Exercise requirements: In the records below, some lines contain "TREADMILL"; state the number of such lines and nothing else.

Extracted material START

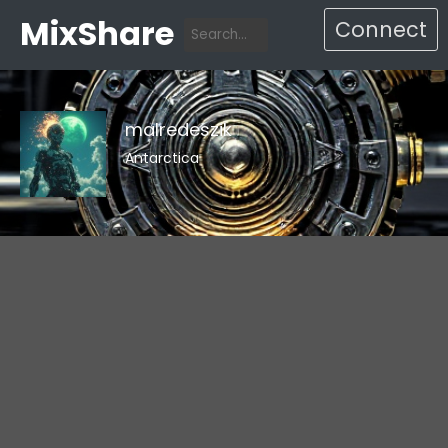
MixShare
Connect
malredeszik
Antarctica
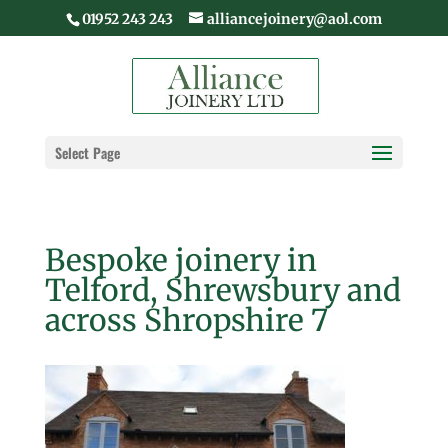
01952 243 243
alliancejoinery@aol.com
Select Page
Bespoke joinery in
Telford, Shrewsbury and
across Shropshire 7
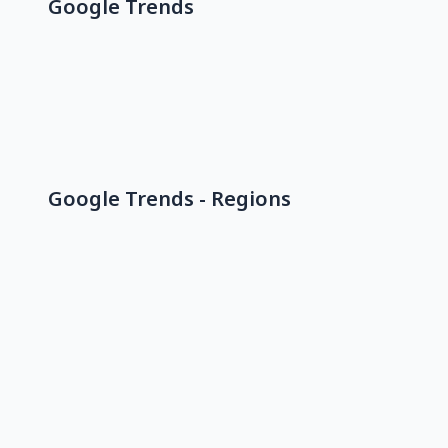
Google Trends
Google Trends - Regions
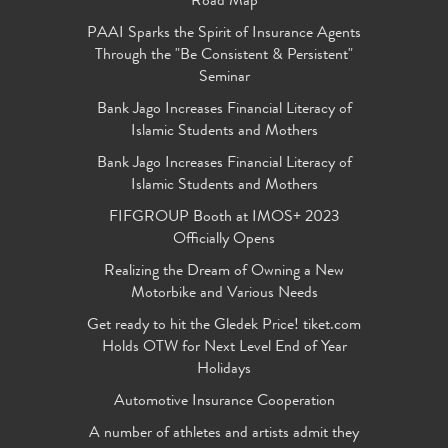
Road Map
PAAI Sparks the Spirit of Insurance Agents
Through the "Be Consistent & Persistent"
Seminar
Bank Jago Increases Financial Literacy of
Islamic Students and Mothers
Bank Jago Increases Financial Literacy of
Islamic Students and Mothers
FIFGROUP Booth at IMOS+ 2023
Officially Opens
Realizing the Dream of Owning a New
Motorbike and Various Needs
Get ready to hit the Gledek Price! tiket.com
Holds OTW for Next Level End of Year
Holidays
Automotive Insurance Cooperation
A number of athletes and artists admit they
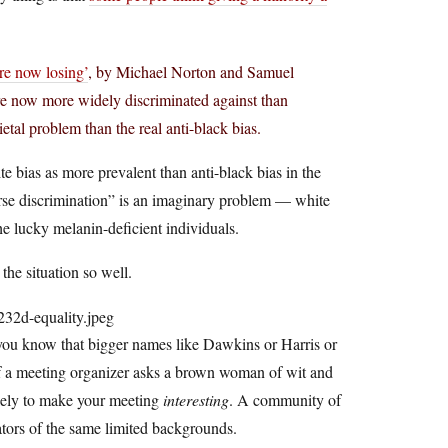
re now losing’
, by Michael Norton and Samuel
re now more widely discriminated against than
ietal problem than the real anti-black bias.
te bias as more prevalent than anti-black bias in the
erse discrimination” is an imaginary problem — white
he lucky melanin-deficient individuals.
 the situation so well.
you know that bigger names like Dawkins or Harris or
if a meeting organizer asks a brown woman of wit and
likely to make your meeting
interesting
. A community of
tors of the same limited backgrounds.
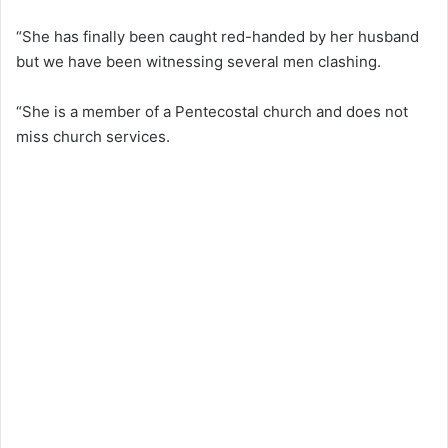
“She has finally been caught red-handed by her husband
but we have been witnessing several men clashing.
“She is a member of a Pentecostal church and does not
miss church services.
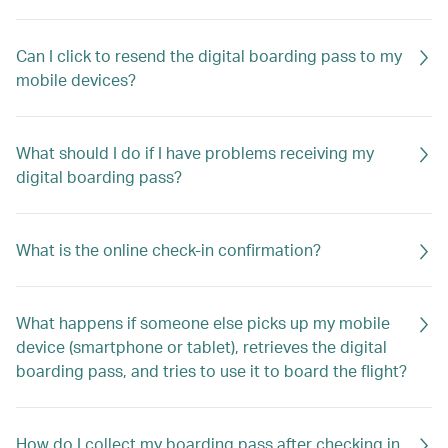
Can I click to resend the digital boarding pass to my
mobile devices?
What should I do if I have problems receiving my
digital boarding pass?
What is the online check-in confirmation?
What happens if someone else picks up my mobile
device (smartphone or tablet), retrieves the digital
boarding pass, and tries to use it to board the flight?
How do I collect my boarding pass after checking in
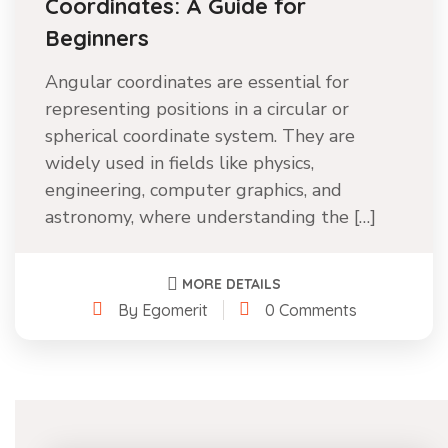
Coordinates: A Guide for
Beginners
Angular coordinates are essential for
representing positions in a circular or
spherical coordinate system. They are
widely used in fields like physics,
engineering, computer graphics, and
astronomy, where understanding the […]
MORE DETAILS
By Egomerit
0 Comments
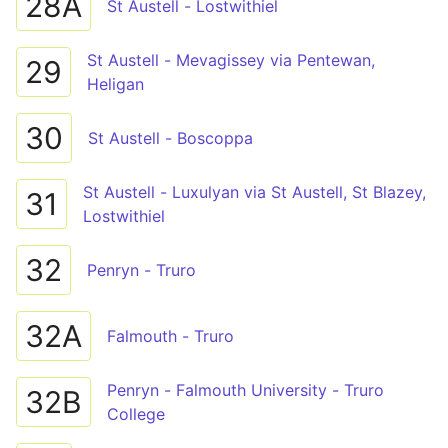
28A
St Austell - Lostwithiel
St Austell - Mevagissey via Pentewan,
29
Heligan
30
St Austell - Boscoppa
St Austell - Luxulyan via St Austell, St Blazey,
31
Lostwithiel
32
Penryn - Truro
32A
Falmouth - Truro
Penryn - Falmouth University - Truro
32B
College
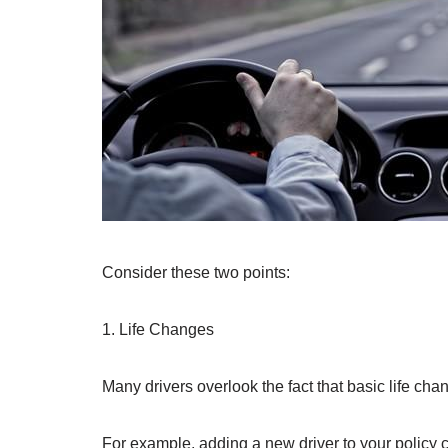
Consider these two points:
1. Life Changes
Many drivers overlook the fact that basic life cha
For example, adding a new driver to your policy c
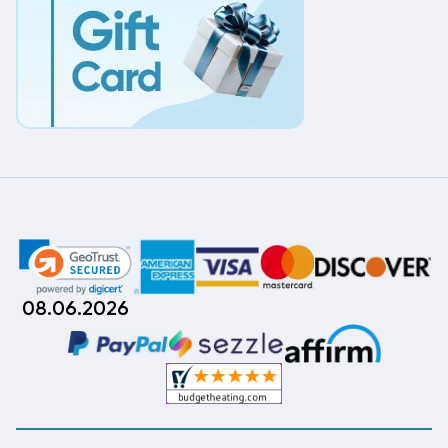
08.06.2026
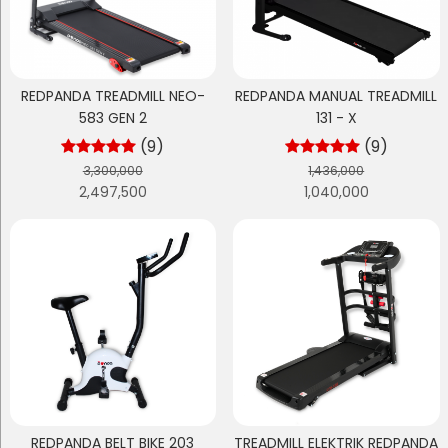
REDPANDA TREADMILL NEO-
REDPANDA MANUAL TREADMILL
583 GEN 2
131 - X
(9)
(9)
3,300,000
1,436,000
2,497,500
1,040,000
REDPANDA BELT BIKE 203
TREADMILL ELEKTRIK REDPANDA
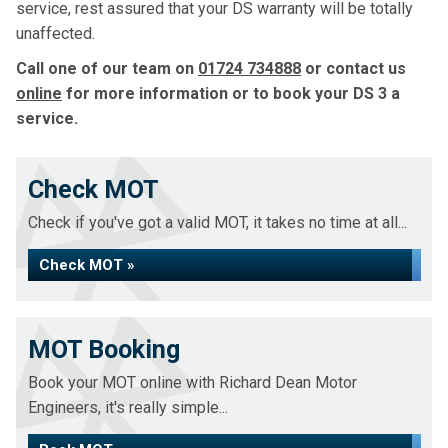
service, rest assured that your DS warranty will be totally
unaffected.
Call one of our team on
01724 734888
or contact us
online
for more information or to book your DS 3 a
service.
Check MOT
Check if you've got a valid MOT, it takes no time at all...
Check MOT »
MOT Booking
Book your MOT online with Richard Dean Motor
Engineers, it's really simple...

Extracted material END
Extracted material START

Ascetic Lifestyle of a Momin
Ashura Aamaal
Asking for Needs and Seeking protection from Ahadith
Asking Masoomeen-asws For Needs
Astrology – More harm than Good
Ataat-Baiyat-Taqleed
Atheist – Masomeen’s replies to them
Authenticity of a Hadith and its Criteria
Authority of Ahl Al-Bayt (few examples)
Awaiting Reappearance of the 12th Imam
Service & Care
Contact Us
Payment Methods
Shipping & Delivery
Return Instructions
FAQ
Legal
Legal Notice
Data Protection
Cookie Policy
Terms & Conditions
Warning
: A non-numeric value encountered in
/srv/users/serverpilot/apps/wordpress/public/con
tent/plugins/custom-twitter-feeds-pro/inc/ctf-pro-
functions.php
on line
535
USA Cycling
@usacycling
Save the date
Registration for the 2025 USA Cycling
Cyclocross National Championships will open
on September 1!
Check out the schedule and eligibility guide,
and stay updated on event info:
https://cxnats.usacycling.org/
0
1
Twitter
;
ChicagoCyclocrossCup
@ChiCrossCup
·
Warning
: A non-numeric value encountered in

Extracted material END

Exercise output: 3